There are several strategies to accomplish this, the most popular being:

In-Context Learning (ICL)
Retrieval Augmented Generation (RAG)
Use of Tools (online searching, external APIs, etc.)

In-Context Learning (ICL)

In-context learning (ICL) uses task demonstrations within prompts to leverage a pre-trained LLM for solving new tasks, without fine-tuning the model. This is how an AI model can adapt to new information presented in the input it receives at the moment of use.

In-context learning is a significant advancement in AI because it allows for more flexible and interactive use of AI models, enabling them to perform a wide variety of tasks without the need for task-specific training data.

While in-context learning is powerful, it has limitations. The model's understanding is constrained by the context window—the amount of text it can consider at one time—, and it may not always infer the correct intent or have the depth of understanding that comes from specialized training.

CloudBot’s formatting guidance through ICL

Retrieval Augmented Generation (RAG)

Given that this is a huge topic, we will dive deeper in separate articles, but the gist of it is to have a mechanism to provide relevant information from a “relatively static” set of external sources.

Commonly a very basic implementation of RAG implies previously indexing documents—PDFs, presentations, spreadsheets, etc.—into Vector Databases and using Semantic Search to find relevant parts of documents, which are given to the LLM to formulate its response.

CloudBot answering questions over all the documents in the Knowledge-Base

Use of Tools

This approach shares the overall objective of RAG, but it is more around extending the capabilities of LLMs by providing it access to additional tools.

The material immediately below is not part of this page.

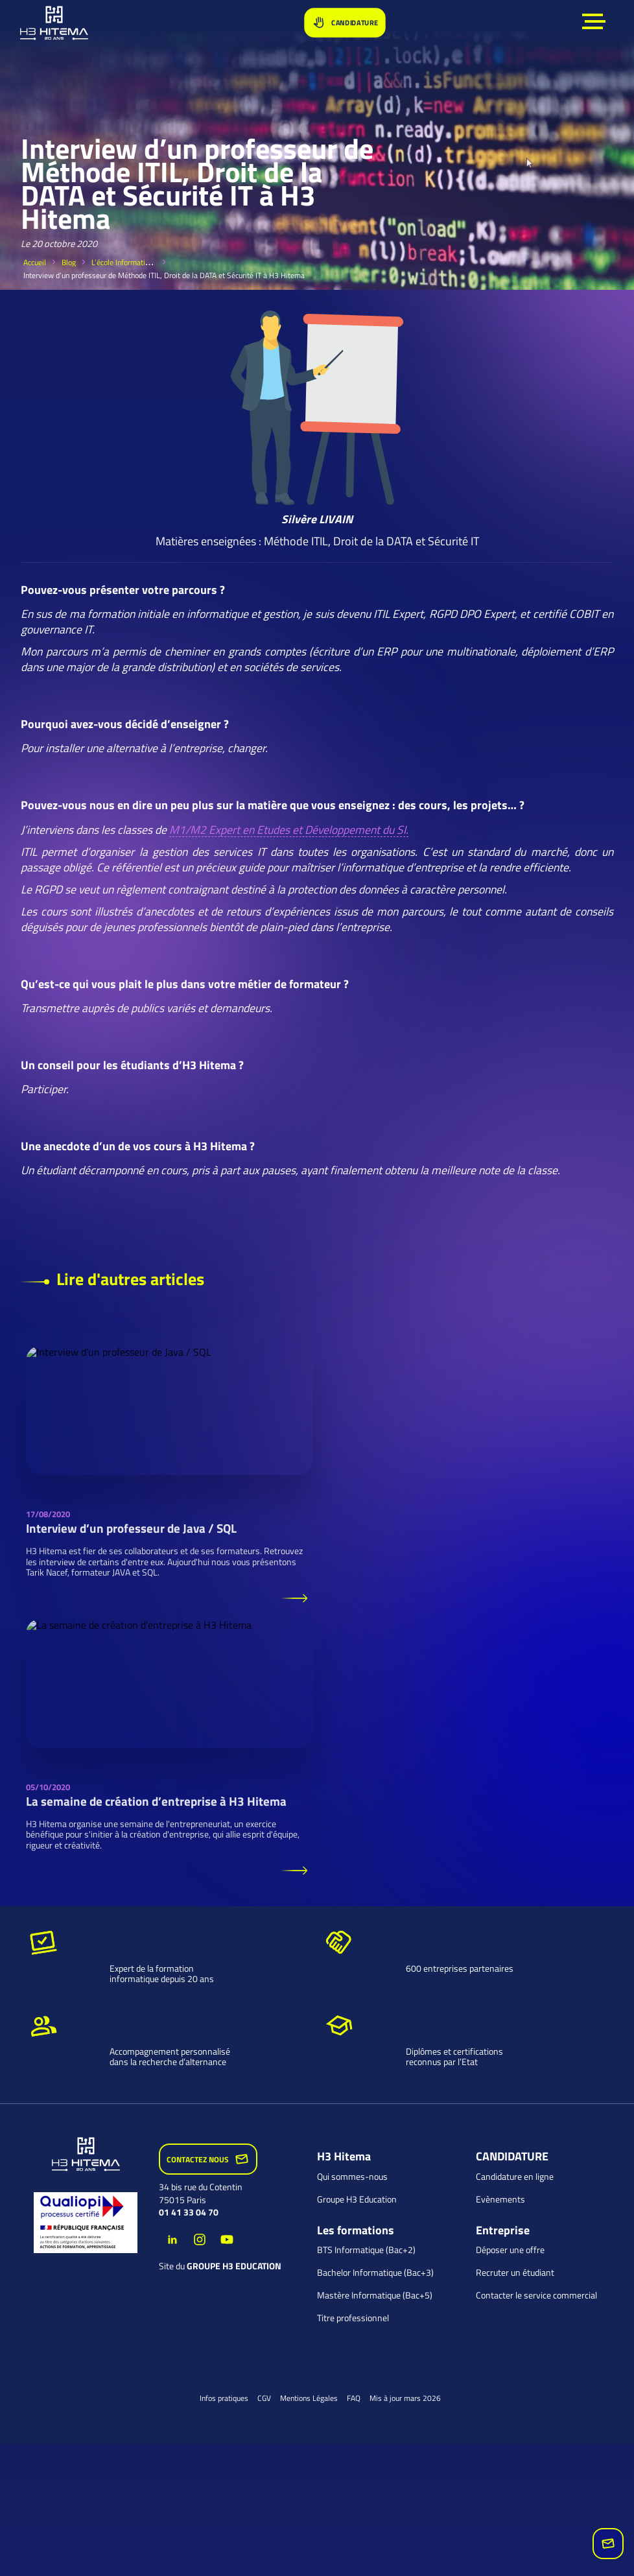 This screenshot has width=634, height=2576. I want to click on BTS Informatique (Bac+2), so click(366, 2250).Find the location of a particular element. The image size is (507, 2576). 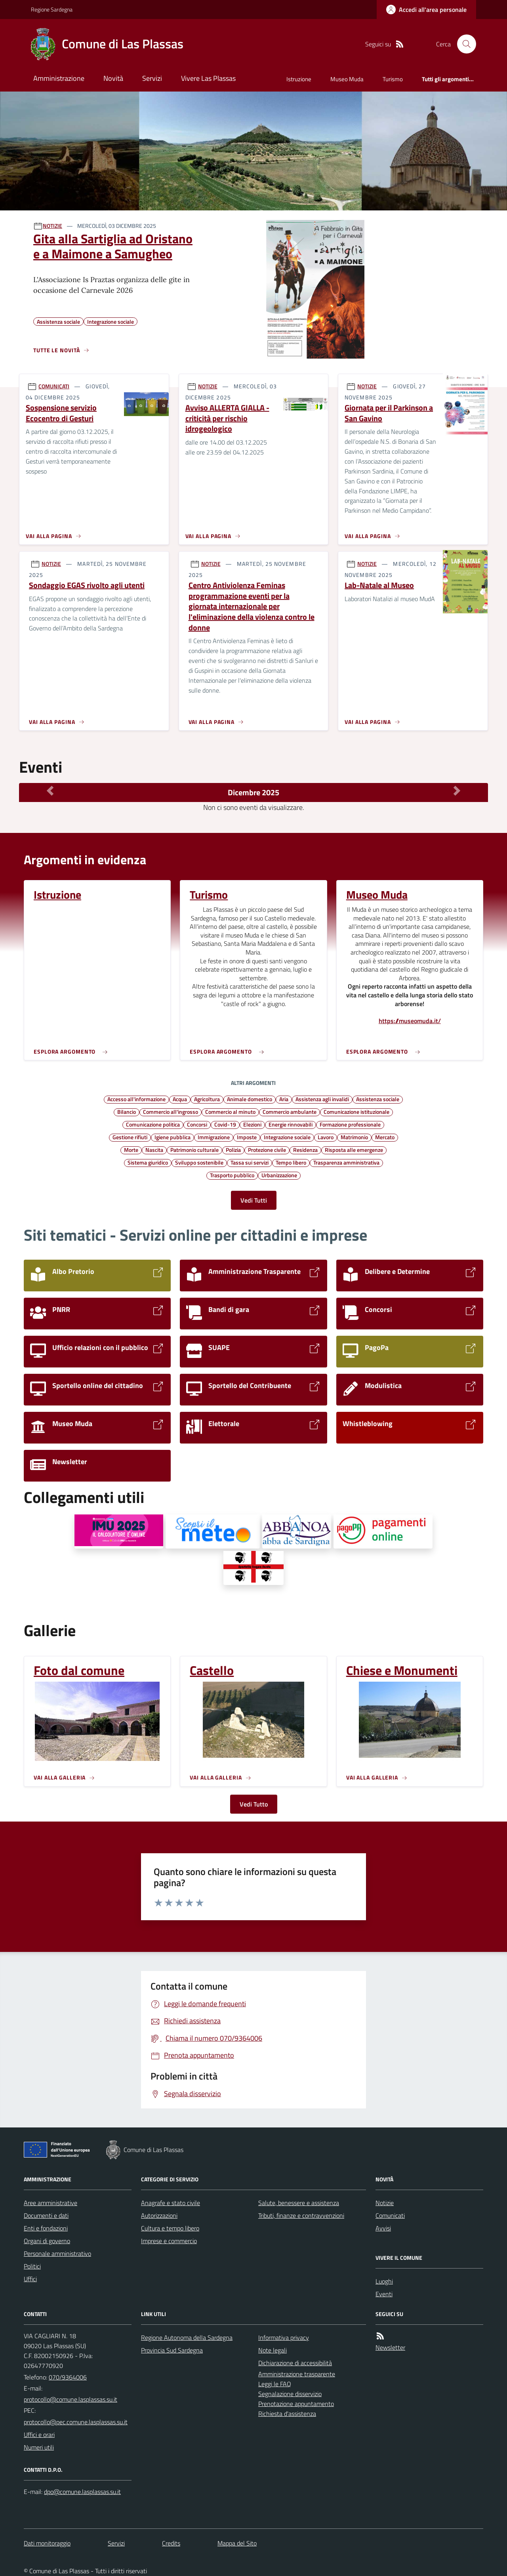

Provincia Sud Sardegna is located at coordinates (172, 2350).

Not just to fetch information but also to interact with the world.

Tools can be pretty much anything, given that ultimately they are just code you yourself create.

Common examples are:

Web searching and browsing websites
Calling external APIs
Interacting with databases

CloudBot using Wolfram Alpha to access demographic information

CloudBot setting up future actions as reminders

CloudBot using multimodality to understand pictures

Wrapping up…

Understanding Generative AI and how Large Language Models (LLMs) work is the best way to take advantage of this new technology.

For example, being aware of how prone an AI model is to hallucinate, will be key to know how accurate its answers will be. It is also important to know that with fine-tuning an AI model can be given a certain tone and personality that will determine “how” an output is given. And to be able to get more relevant and accurate responses as well extending the models capabilities, you can rely on in-context learning (ICL), RAG or additional tooling.

By approaching AI with curiosity and a commitment to continuous learning we will be able to harness its capabilities to the fullest.